Originally a spiritual voyage, Ray Aquilina, 72, found himself in a survival test when he became lost in the French Jura Mountains amid a thunderstorm.
When the San Ġwann resident made an wrong turn in the Loue Valley, he was traveling a solitary stretch of the Via Francigena, the historic 3,000 km pilgrimage from Canterbury to Rome. Driven astray by fellow hikers, he found himself off the official route, climbing over downed trees in a woods far from any roadmarks.
Aquilina said, “That was hand down the worst day.”
“My children phoned me to wish me a happy Father’s Day; I had to tell them I was lost and had no clue where I was.”
The skies opened and he was trapped in a lightning after hours of backtracking and river crossing, only a light jacket.
“I thought, this is it; I am in a forest, lightning all about. Should I trip, I may have plunged down a mountain,” he remembered.
He arrived at a village bar eventually, soaked but not harmed.
“The barkeeper was dumb I made it out of the Loue Valley by myself,” he said.
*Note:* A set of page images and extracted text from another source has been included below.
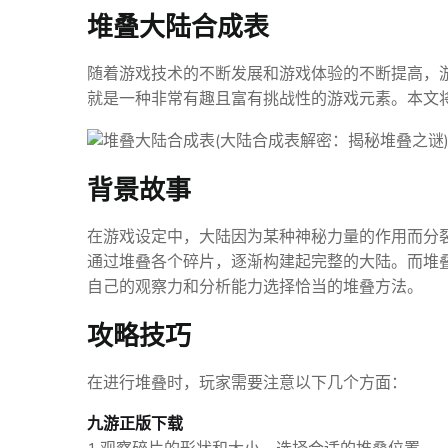
堆叠大陆合成表
随着游戏技术的不断发展和游戏体验的不断提高，
就是一种非常有趣且富有挑战性的游戏元素。本文
背景故事
在游戏设定中，大陆因为某种神秘力量的作用而分
通过堆叠各个碎片，逐渐构建起完整的大陆。而堆
自己的观察力和分析能力选择恰当的堆叠方法。
攻略技巧
在进行堆叠时，玩家需要注意以下几个方面：
九游正版下载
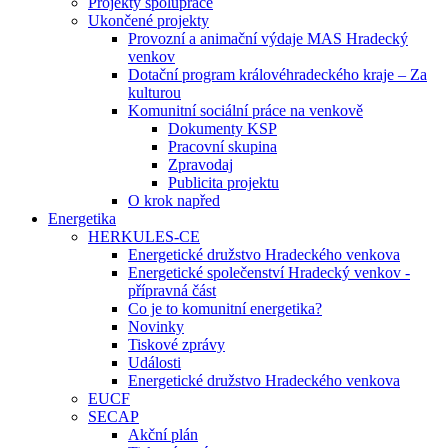
Projekty spolupráce
Ukončené projekty
Provozní a animační výdaje MAS Hradecký
venkov
Dotační program královéhradeckého kraje – Za
kulturou
Komunitní sociální práce na venkově
Dokumenty KSP
Pracovní skupina
Zpravodaj
Publicita projektu
O krok napřed
Energetika
HERKULES-CE
Energetické družstvo Hradeckého venkova
Energetické společenství Hradecký venkov -
přípravná část
Co je to komunitní energetika?
Novinky
Tiskové zprávy
Události
Energetické družstvo Hradeckého venkova
EUCF
SECAP
Akční plán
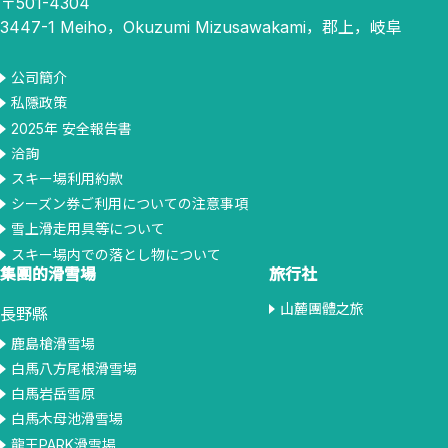
〒501-4304
3447-1 Meiho，Okuzumi Mizusawakami，郡上，岐阜
公司簡介
私隱政策
2025年 安全報告書
洽詢
スキー場利用約款
シーズン券ご利用についての注意事項
雪上滑走用具等について
スキー場内での落とし物について
集團的滑雪場
旅行社
山麓團體之旅
長野縣
鹿島槍滑雪場
白馬八方尾根滑雪場
白馬岩岳雪原
白馬木母池滑雪場
龍王PARK滑雪場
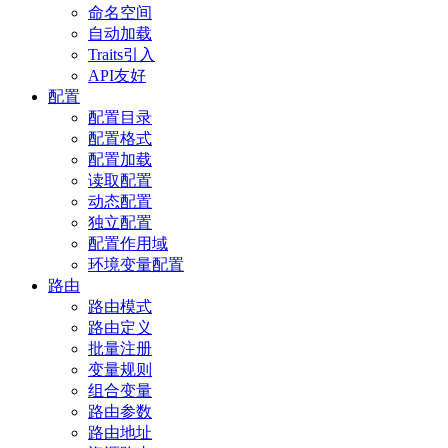
命名空间
自动加载
Traits引入
API友好
配置
配置目录
配置格式
配置加载
读取配置
动态配置
独立配置
配置作用域
环境变量配置
路由
路由模式
路由定义
批量注册
变量规则
组合变量
路由参数
路由地址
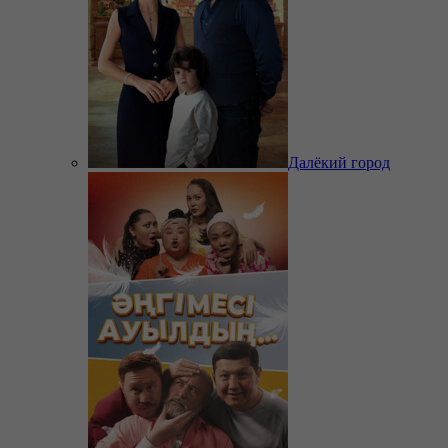
Далёкий город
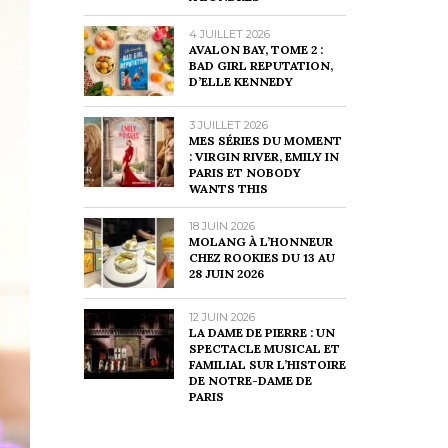
4 JUILLET 2026
AVALON BAY, TOME 2 :
BAD GIRL REPUTATION,
D’ELLE KENNEDY
3 JUILLET 2026
MES SÉRIES DU MOMENT
: VIRGIN RIVER, EMILY IN
PARIS ET NOBODY
WANTS THIS
18 JUIN 2026
MOLANG À L’HONNEUR
CHEZ ROOKIES DU 13 AU
28 JUIN 2026
12 JUIN 2026
LA DAME DE PIERRE : UN
SPECTACLE MUSICAL ET
FAMILIAL SUR L’HISTOIRE
DE NOTRE-DAME DE
PARIS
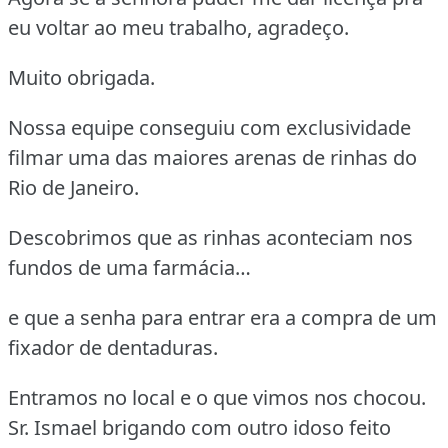
eu voltar ao meu trabalho, agradeço.
Muito obrigada.
Nossa equipe conseguiu com exclusividade
filmar uma das maiores arenas de rinhas do
Rio de Janeiro.
Descobrimos que as rinhas aconteciam nos
fundos de uma farmácia…
e que a senha para entrar era a compra de um
fixador de dentaduras.
Entramos no local e o que vimos nos chocou.
Sr. Ismael brigando com outro idoso feito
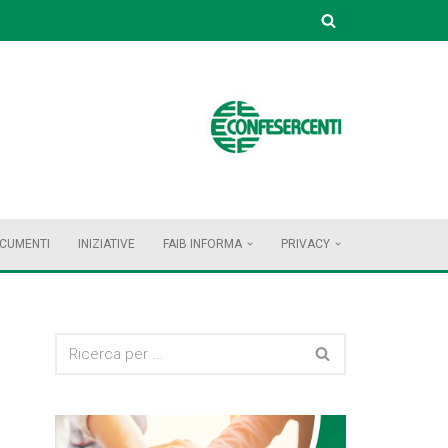
OCUMENTI
INIZIATIVE
FAIB INFORMA
PRIVACY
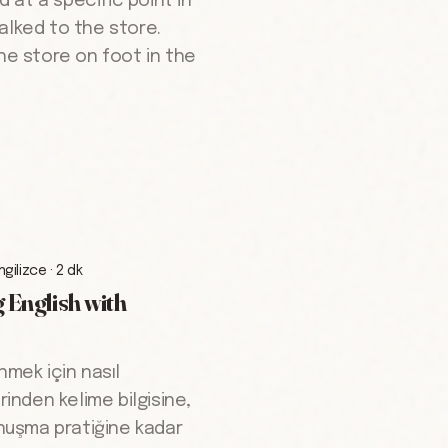
 at a specific point in
alked to the store.
the store on foot in the
İngilizce
·
2 dk
 English with
nmek için nasıl
rinden kelime bilgisine,
uşma pratiğine kadar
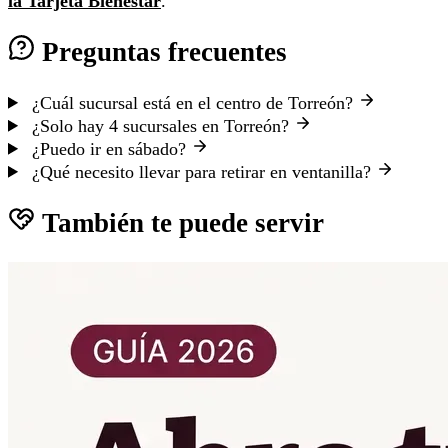
la Tarjeta Bienestar
.
Preguntas frecuentes
¿Cuál sucursal está en el centro de Torreón?
¿Solo hay 4 sucursales en Torreón?
¿Puedo ir en sábado?
¿Qué necesito llevar para retirar en ventanilla?
También te puede servir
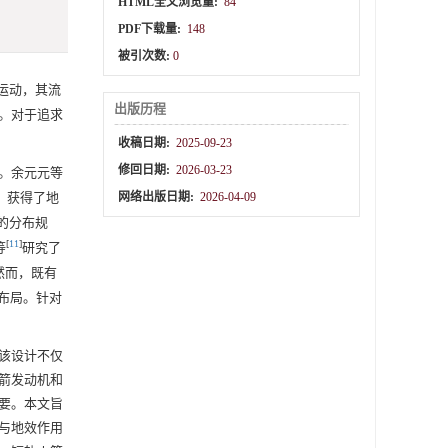
HTML全文浏览量:
84
PDF下载量:
148
被引次数:
0
运动，其流
出版历程
。对于追求
收稿日期:
2025-09-23
修回日期:
2026-03-23
。余元元等
，获得了地
网络出版日期:
2026-04-09
的分布规
[
11
]
等
研究了
然而，既有
布局。针对
该设计不仅
箭发动机和
要。本文旨
与地效作用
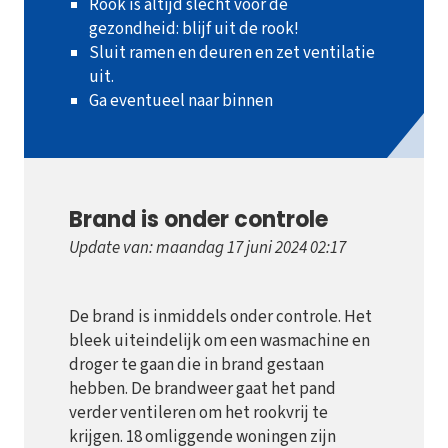
Rook is altijd slecht voor de
gezondheid: blijf uit de rook!
Sluit ramen en deuren en zet ventilatie
uit.
Ga eventueel naar binnen
Brand is onder controle
Update van: maandag 17 juni 2024 02:17
De brand is inmiddels onder controle. Het
bleek uiteindelijk om een wasmachine en
droger te gaan die in brand gestaan
hebben. De brandweer gaat het pand
verder ventileren om het rookvrij te
krijgen. 18 omliggende woningen zijn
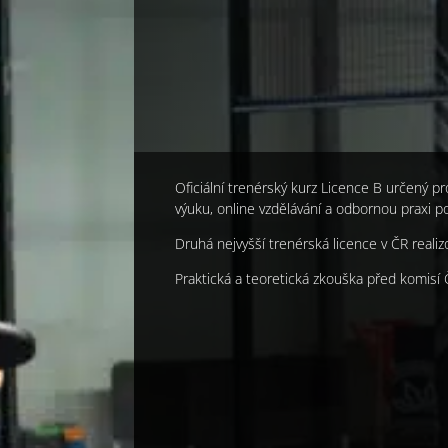
Oficiální trenérský kurz Licence B určený p
výuku, online vzdělávání a odbornou praxi 
Druhá nejvyšší trenérská licence v ČR reali
Praktická a teoretická zkouška před komisí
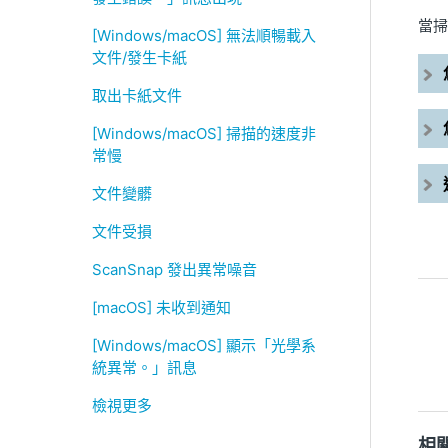
當掃
[Windows/macOS] 無法順暢載入
文件/發生卡紙
取出卡紙文件
[Windows/macOS] 掃描的速度非
常慢
文件變髒
文件受損
ScanSnap 發出異常噪音
[macOS] 未收到通知
[Windows/macOS] 顯示「光學系
統異常。」訊息
檢視更多
相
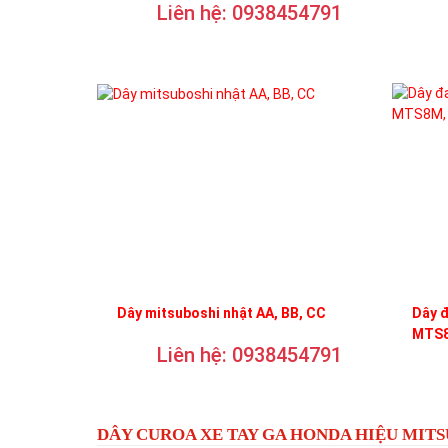
Liên hệ: 0938454791
Dây mitsuboshi nhật AA, BB, CC
Dây 
MTS8
Liên hệ: 0938454791
DÂY CUROA XE TAY GA HONDA HIỆU MIT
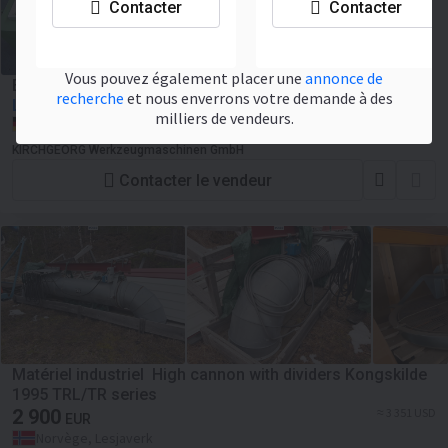
Contacter
Contacter
Vous pouvez également placer une
annonce de
Équipement de ventilation ILT U 20 Dust Exhauster
recherche
et nous enverrons votre demande à des
Le prix à négocier
milliers de vendeurs.
Allemagne, Dreieich
KIRCHGEORG Werkzeugmaschinen GmbH
Contacter le vendeur
Matériel industriel High cannon with dividers Kongskilde
1995 TRL/TR series
2 900
≈ 3 351 USD
EUR
Norvège, Lesjaverk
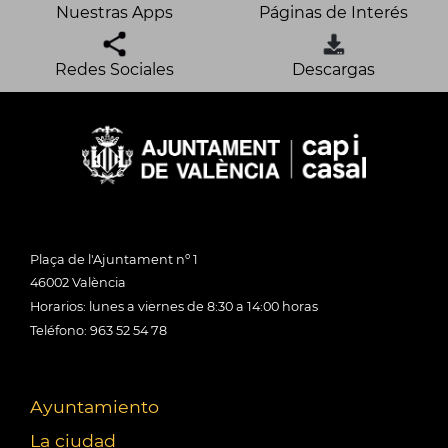
Nuestras Apps
Páginas de Interés
Redes Sociales
Descargas
Plaça de l'Ajuntament nº 1
46002 València
Horarios: lunes a viernes de 8:30 a 14:00 horas
Teléfono: 963 52 54 78
Ayuntamiento
La ciudad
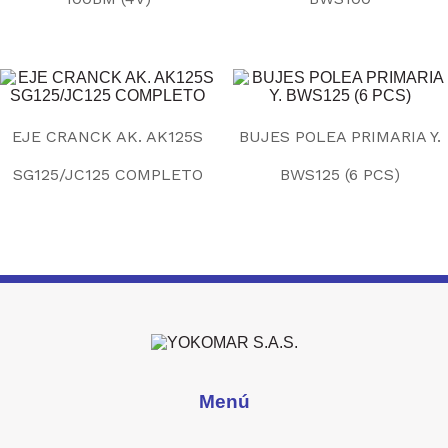
EJE CRANCK AK. AK125S
BUJES POLEA PRIMARIA Y.
SG125/JC125 COMPLETO
BWS125 (6 PCS)
Menú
Aquilina’s suffering was only one little piece of a profoundly emotional voyage. Walking some 1,200 kilometers beginning on May 17 in Canterbury, he arrived in Aosta, Italy on June 24. As part of the Catholic Church’s Jubilee Year of 2025, he aims to finish the second leg to Rome in September.
Aquilina has passionately welcomed long-distance pilgrimages since overcoming cancer in 2023. Since 2015, he has walked 13 Camino routes and is currently collecting money for Caritas Malta.
He noted, “This is a pilgrimage, not only an adventure. Walking alone like this gives you the impression of a bird, free and exposed to the world. It’s profoundly spiritual.